──────── Given information

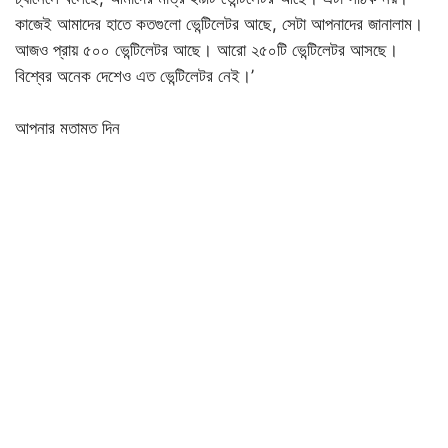
কাজেই আমাদের হাতে কতগুলো ভেন্টিলেটর আছে, সেটা আপনাদের জানালাম।
আজও প্রায় ৫০০ ভেন্টিলেটর আছে। আরো ২৫০টি ভেন্টিলেটর আসছে।
বিশ্বের অনেক দেশেও এত ভেন্টিলেটর নেই।’
আপনার মতামত দিন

────────────────

= The problem =
All of the lines above must be repeated without alteration, though the pictures are to be excluded.

= Your response =
কাজেই আমাদের হাতে কতগুলো ভেন্টিলেটর আছে, সেটা আপনাদের জানালাম।
আজও প্রায় ৫০০ ভেন্টিলেটর আছে। আরো ২৫০টি ভেন্টিলেটর আসছে।
বিশ্বের অনেক দেশেও এত ভেন্টিলেটর নেই।’
আপনার মতামত দিন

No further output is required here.